Monday, December 11, 2006

Tutoring in the air

A student who is clearly in a hurry keeps popping into the writing center with questions about his writing. He’s working on his paper in the English computer lab just down the hall:

“Do you indent each paragraph in an executive summary for accounting?”

5 minutes later:

“Would it be ‘which were’ or ‘which was’?”

2 minutes later:

“How many ‘ands’ can you have in a sentence?”

Is this some kind of Alice in Wonderland dream? Could this really be happening? I mean how does one respond to "how many 'ands' can you have in a sentence?" After three one minute visits to the writing center, I ask the student if he might want to print out his paper and let me take a look at it to which he replies, “I’m kind of in a hurry, but I’m working just down the hall if you want to come down.”

Sunday, December 03, 2006

Partaking of Gloria

I caught a few scenes of Gloria (1980) while flipping through the channels. I kept flipping back (I was also reading and watching some college football) to the film because of a two performances: Gloria, the bad ass mama ex-gangster girlfriend, played by Gena Rowlands and Phil Dawn, a young kid who loses his parents to the mob, by John Adames. Rowlands, whom I remembered from The Mighty, is wonderful, a rare tough female role who isn’t merely a femme fatal nor a wacko—just tough. In only a few scenes the young (6 or 7?) kid blew me away: “I’m the man . . . you ain’t the man . . . I love you to death” he says with a high pitched voice to the bad ass mama. It was terrible acting but it cracked me up. Later, while traveling alone to Pittsburg after Gloria’s leaves him to settle the score with the mob, several hundred dollar bills rolled up in his sock, he approaches a ticket window: “Pictsburg” he says. Sadly, with Holden Caulfield like mourning for the ducks, it seems little John never acted again.

My wife will never understand why I enjoy checking in to a film already in progress, watching a few minutes here and there, maybe catching the closing scene. She does have a legitimate point.

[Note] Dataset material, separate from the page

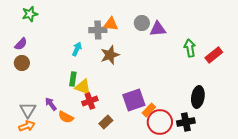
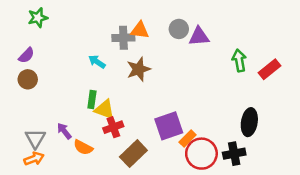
cyan arrow: (77, 49) -> (97, 62), turned -80
brown rectangle: (106, 122) -> (133, 154), size x1.5

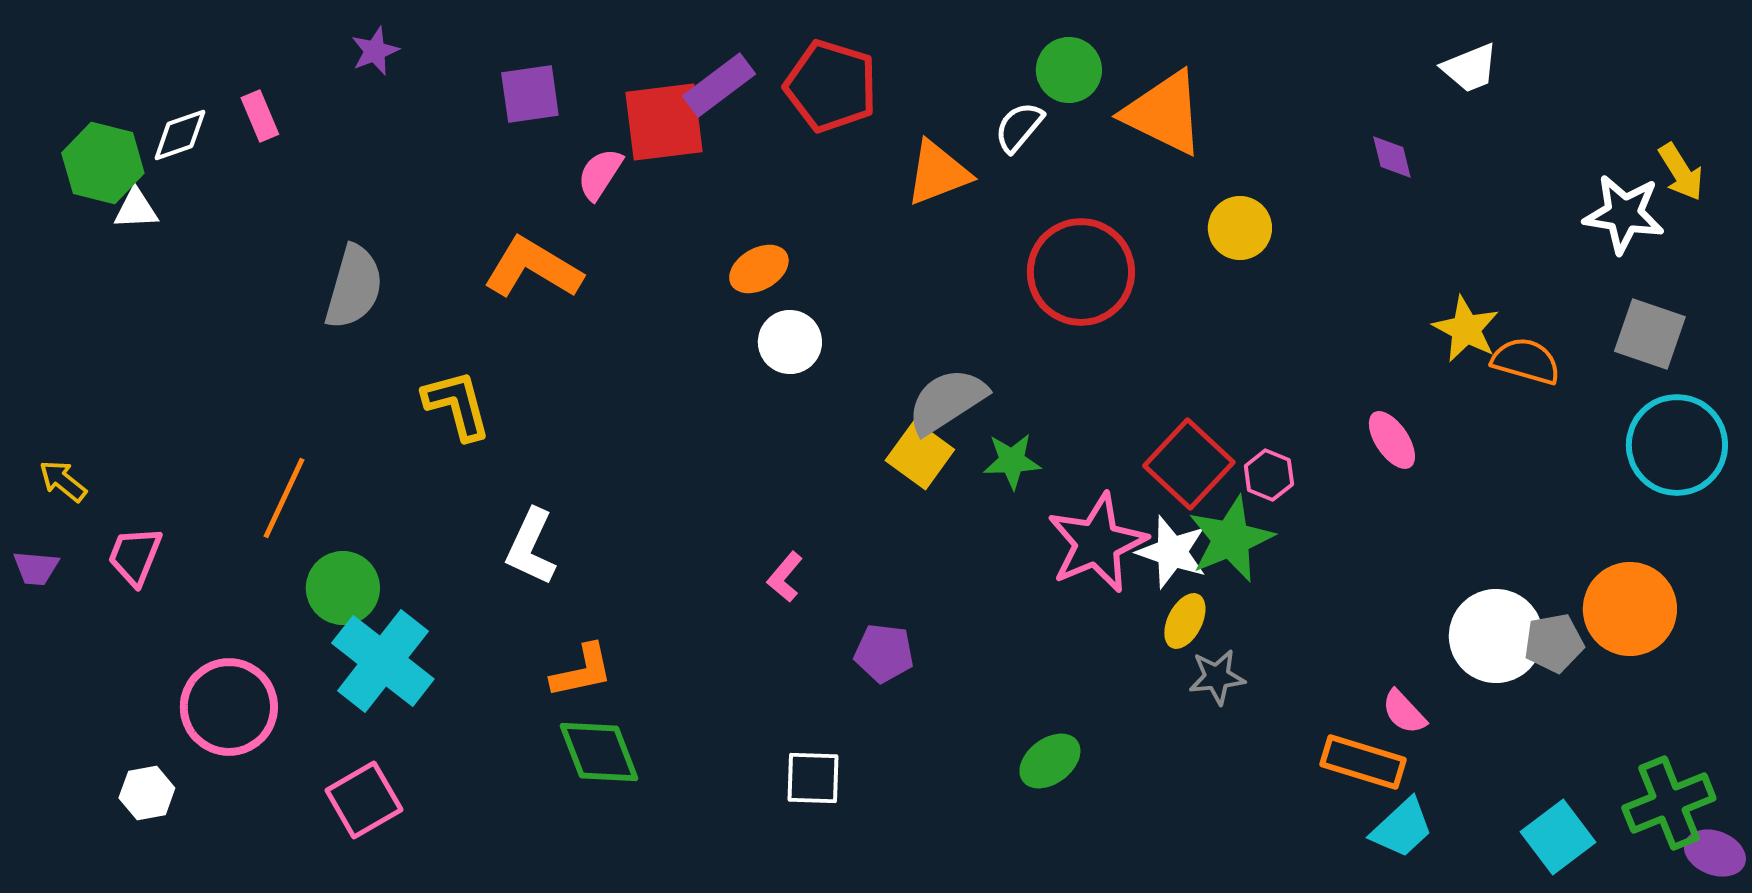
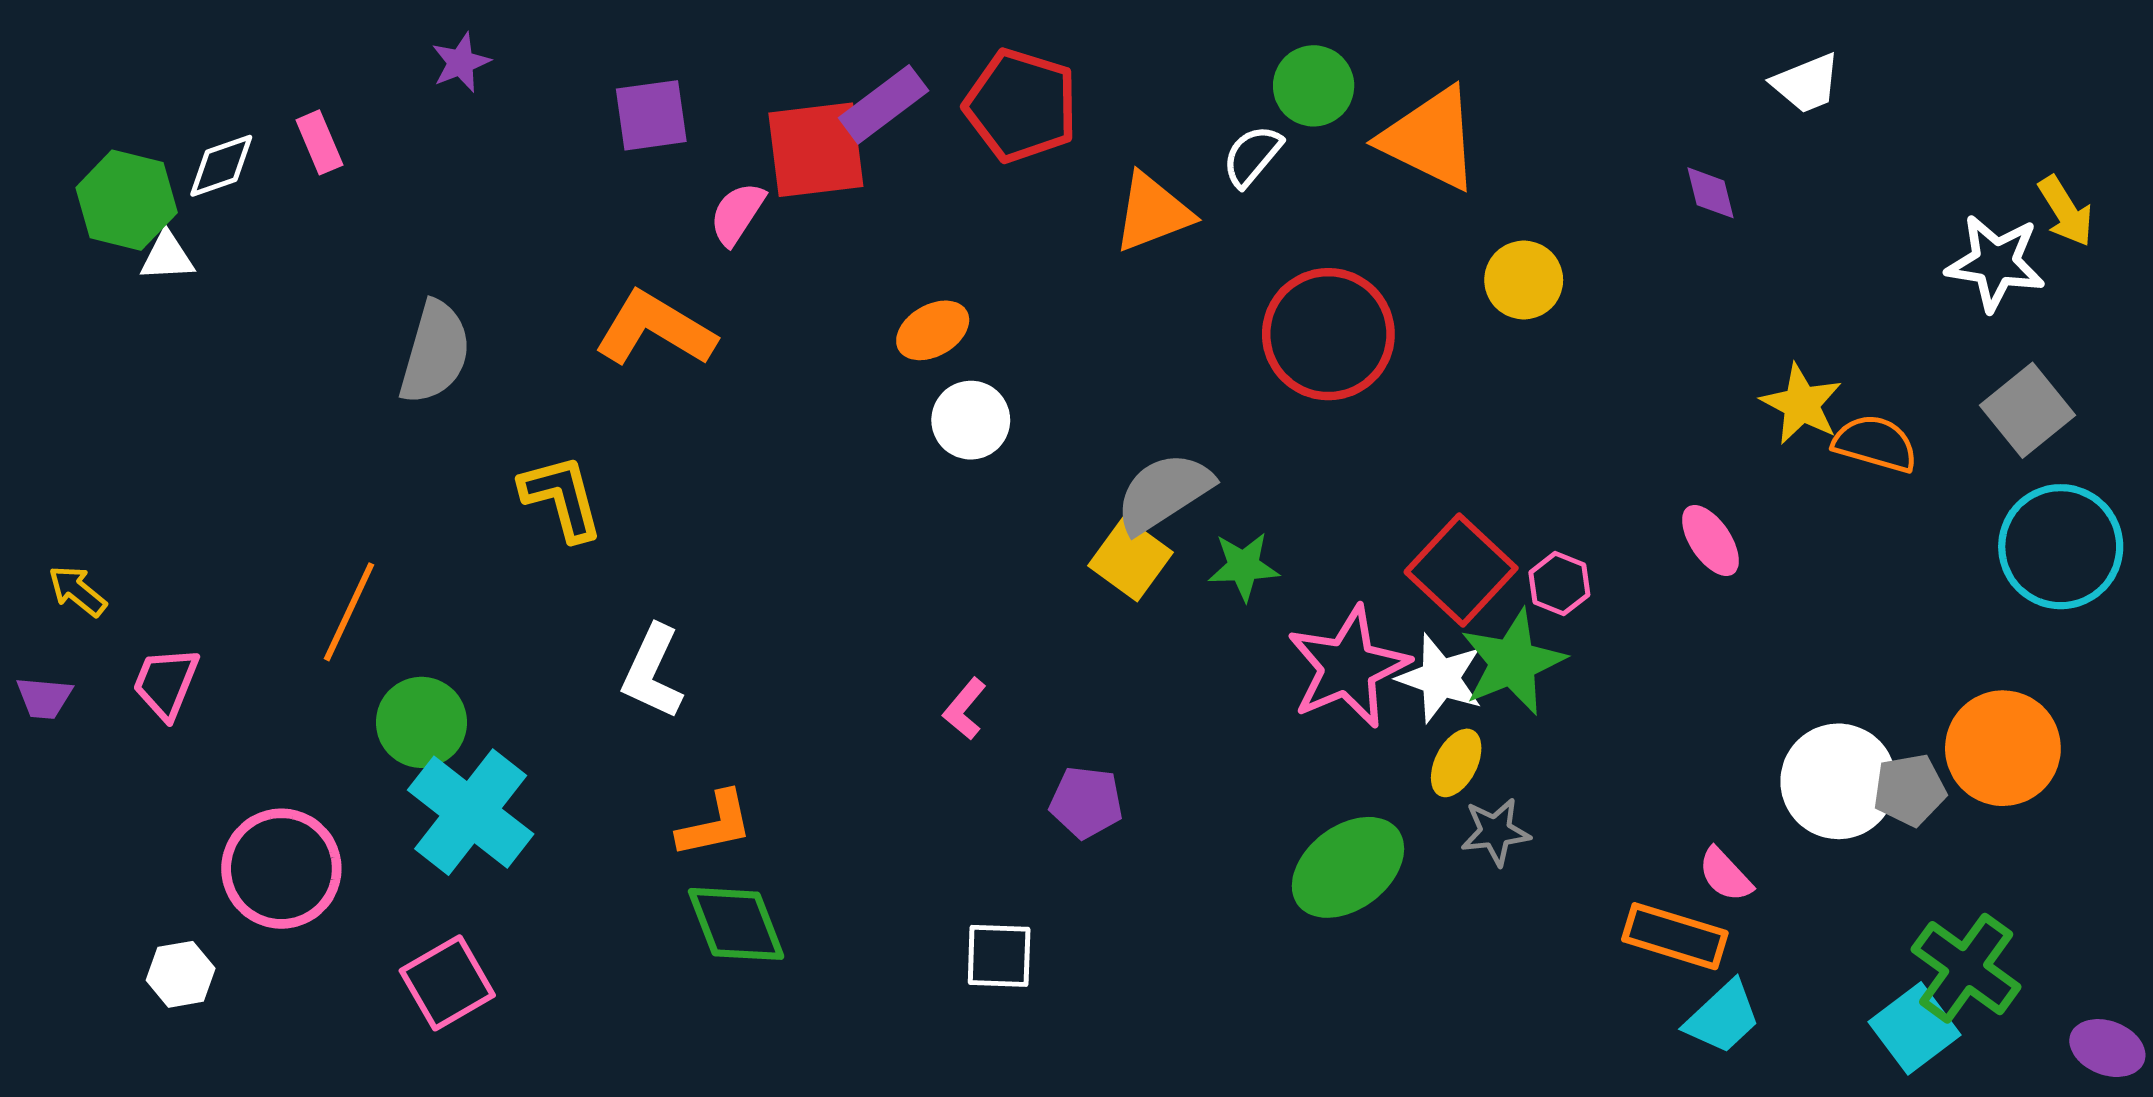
gray square: (1650, 334) -> (2028, 410), turned 32
green ellipse: (1050, 761) -> (1348, 867), moved, size x1.5
green cross: (1669, 803) -> (1966, 968), moved, turned -32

I still don't fully understand the plot of Gloria but I got the essence of it I think--a tough love kind of relationship between an older woman whose had a hard life and young kid who now has something to believe it. For me it’s like tasting different foods; now I’ve partook of Gloria and it was good, not good enough to slide it onto my Netflix Queue but a nice little bedtime snack, something I wouldn’t have experienced without a bit of flipping.